## Task to complete
Show every line of the data below that includes the word "Wedding".

(Stored data entries)
--------
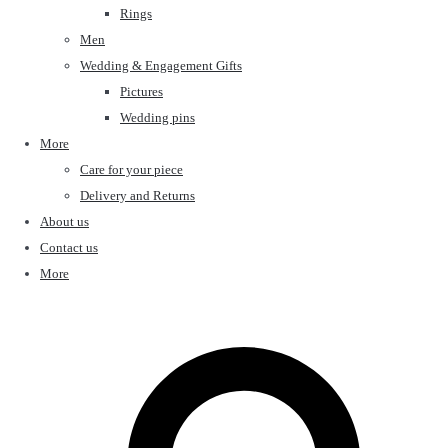
Rings
Men
Wedding & Engagement Gifts
Pictures
Wedding pins
More
Care for your piece
Delivery and Returns
About us
Contact us
More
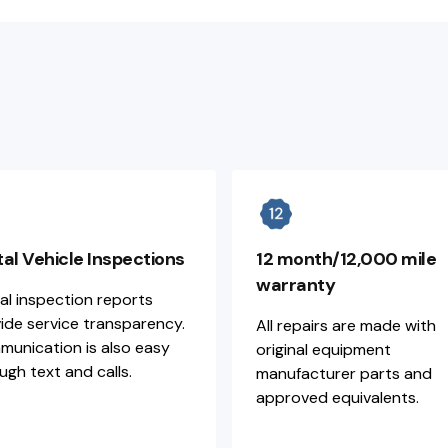
tal Vehicle Inspections
12 month/12,000 mile
warranty
tal inspection reports
ide service transparency.
All repairs are made with
unication is also easy
original equipment
ugh text and calls.
manufacturer parts and
approved equivalents.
--------
## Response box
Wedding & Engagement Gifts
Wedding pins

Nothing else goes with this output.